%%

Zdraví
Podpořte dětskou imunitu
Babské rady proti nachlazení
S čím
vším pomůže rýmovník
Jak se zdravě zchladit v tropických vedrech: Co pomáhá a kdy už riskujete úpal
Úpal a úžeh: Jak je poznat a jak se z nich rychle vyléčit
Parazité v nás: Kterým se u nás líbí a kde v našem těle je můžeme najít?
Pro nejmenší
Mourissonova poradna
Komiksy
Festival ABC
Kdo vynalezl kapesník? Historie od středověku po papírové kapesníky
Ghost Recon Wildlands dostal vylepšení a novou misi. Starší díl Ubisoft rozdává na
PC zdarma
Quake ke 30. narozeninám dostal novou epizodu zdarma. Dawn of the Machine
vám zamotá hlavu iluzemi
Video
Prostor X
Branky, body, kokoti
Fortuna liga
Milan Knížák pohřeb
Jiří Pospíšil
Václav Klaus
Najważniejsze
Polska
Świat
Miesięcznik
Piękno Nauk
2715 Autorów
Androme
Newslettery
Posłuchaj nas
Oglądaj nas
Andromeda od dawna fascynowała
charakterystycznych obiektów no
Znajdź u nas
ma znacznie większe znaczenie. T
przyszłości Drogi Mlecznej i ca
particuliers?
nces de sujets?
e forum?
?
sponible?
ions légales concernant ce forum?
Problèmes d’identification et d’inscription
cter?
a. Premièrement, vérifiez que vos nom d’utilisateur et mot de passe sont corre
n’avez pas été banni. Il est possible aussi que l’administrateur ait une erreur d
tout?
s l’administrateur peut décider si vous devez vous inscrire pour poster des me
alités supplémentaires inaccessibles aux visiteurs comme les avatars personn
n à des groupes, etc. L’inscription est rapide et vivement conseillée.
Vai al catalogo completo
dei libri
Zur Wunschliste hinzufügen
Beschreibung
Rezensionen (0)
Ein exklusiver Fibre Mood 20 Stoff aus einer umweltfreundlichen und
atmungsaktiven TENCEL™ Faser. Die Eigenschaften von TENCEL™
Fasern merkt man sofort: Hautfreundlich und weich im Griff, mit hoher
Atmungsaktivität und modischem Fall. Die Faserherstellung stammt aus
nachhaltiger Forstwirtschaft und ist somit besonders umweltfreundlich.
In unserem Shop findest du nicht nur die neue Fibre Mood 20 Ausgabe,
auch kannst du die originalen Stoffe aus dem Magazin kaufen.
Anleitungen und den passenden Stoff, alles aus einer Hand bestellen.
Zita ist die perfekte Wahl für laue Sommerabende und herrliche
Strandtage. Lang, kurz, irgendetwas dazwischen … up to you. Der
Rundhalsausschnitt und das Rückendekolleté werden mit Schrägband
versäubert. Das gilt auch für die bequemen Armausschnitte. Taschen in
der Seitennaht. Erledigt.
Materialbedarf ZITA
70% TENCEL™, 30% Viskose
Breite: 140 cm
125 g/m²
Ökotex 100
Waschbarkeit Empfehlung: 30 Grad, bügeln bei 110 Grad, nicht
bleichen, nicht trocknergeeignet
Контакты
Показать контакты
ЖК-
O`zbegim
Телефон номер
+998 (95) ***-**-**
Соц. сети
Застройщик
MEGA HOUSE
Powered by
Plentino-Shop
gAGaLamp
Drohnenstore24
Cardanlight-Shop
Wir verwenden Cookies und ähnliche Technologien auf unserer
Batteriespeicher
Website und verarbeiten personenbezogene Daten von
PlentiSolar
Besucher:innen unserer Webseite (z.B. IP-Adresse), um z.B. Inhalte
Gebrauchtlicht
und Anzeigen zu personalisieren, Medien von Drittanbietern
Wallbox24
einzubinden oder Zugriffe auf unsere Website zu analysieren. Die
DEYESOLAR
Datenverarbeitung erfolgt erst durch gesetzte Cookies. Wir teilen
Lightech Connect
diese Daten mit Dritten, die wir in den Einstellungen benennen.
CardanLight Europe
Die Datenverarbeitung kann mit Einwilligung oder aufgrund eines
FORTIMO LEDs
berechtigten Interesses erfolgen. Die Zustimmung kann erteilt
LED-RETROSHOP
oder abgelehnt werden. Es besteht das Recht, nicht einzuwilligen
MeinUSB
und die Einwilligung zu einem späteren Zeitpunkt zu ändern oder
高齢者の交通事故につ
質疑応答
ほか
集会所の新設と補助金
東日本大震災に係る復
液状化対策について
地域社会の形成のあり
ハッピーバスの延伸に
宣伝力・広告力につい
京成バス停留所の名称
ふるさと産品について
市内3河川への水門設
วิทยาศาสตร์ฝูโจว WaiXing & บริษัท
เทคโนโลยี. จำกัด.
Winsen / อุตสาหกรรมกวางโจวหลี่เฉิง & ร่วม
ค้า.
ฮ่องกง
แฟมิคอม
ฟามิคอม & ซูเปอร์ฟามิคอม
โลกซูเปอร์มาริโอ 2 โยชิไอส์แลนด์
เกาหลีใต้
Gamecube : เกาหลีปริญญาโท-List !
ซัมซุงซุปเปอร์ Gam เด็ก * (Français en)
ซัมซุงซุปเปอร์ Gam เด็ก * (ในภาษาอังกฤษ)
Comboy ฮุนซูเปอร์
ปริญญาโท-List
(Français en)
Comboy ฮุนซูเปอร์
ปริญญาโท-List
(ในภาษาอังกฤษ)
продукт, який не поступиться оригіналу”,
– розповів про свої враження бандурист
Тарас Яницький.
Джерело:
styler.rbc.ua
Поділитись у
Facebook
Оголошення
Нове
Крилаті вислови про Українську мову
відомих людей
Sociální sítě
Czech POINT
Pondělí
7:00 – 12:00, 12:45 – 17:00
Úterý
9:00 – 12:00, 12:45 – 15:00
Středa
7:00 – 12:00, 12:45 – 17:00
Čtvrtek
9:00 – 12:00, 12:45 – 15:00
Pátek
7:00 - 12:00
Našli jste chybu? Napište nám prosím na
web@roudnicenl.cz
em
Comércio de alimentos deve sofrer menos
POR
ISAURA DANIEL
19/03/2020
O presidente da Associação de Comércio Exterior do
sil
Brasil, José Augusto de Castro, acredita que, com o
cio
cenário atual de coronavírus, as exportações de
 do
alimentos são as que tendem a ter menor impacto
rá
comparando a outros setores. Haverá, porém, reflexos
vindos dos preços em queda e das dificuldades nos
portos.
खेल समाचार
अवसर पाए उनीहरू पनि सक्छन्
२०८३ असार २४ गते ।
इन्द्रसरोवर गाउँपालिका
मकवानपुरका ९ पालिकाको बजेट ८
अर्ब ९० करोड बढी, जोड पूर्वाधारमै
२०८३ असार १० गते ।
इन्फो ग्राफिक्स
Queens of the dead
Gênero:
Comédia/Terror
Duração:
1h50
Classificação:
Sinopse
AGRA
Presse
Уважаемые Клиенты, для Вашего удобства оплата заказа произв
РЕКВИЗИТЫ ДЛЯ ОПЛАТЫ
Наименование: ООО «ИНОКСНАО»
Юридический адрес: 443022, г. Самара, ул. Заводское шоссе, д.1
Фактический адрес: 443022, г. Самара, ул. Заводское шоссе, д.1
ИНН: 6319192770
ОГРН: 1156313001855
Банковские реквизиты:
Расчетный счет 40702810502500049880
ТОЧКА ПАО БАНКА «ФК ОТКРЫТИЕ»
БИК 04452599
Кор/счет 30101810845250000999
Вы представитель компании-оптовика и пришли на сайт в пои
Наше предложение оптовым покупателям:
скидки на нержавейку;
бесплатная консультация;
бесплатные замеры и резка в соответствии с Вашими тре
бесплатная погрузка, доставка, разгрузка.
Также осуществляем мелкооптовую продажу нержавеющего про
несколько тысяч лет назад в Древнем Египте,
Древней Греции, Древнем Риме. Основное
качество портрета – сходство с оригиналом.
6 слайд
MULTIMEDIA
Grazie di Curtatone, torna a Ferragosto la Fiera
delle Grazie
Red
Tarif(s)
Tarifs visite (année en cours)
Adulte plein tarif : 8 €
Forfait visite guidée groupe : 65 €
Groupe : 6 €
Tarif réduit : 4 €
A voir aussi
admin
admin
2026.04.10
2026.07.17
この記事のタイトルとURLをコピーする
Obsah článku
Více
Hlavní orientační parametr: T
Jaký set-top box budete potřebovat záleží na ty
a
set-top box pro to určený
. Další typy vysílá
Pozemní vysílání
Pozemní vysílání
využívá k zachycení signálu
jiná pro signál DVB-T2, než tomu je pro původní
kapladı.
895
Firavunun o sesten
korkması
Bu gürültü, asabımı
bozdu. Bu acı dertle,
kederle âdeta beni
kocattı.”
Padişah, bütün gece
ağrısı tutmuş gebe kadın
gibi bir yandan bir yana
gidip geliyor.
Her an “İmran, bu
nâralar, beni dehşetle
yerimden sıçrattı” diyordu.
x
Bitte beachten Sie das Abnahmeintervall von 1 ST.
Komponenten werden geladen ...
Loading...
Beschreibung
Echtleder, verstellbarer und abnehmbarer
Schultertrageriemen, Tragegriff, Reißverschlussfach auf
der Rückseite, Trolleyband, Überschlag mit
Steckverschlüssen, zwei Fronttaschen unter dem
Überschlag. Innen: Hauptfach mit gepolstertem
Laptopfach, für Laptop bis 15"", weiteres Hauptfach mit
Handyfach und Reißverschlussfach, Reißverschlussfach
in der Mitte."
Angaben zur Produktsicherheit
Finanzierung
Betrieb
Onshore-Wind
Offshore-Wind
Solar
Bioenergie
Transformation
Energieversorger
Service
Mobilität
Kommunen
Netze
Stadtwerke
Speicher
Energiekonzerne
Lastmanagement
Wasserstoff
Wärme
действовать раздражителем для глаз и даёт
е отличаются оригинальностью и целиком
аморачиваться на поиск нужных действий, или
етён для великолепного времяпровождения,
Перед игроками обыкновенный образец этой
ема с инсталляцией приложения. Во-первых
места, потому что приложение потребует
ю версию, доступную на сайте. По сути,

%%

**EXERCISE OBJECTIVE**
Retype the listing above, word for word, from its first line to the line containing "ions légales concernant ce forum?", both ends included.

**RESPONSE BELOW**
Zdraví
Podpořte dětskou imunitu
Babské rady proti nachlazení
S čím
vším pomůže rýmovník
Jak se zdravě zchladit v tropických vedrech: Co pomáhá a kdy už riskujete úpal
Úpal a úžeh: Jak je poznat a jak se z nich rychle vyléčit
Parazité v nás: Kterým se u nás líbí a kde v našem těle je můžeme najít?
Pro nejmenší
Mourissonova poradna
Komiksy
Festival ABC
Kdo vynalezl kapesník? Historie od středověku po papírové kapesníky
Ghost Recon Wildlands dostal vylepšení a novou misi. Starší díl Ubisoft rozdává na
PC zdarma
Quake ke 30. narozeninám dostal novou epizodu zdarma. Dawn of the Machine
vám zamotá hlavu iluzemi
Video
Prostor X
Branky, body, kokoti
Fortuna liga
Milan Knížák pohřeb
Jiří Pospíšil
Václav Klaus
Najważniejsze
Polska
Świat
Miesięcznik
Piękno Nauk
2715 Autorów
Androme
Newslettery
Posłuchaj nas
Oglądaj nas
Andromeda od dawna fascynowała
charakterystycznych obiektów no
Znajdź u nas
ma znacznie większe znaczenie. T
przyszłości Drogi Mlecznej i ca
particuliers?
nces de sujets?
e forum?
?
sponible?
ions légales concernant ce forum?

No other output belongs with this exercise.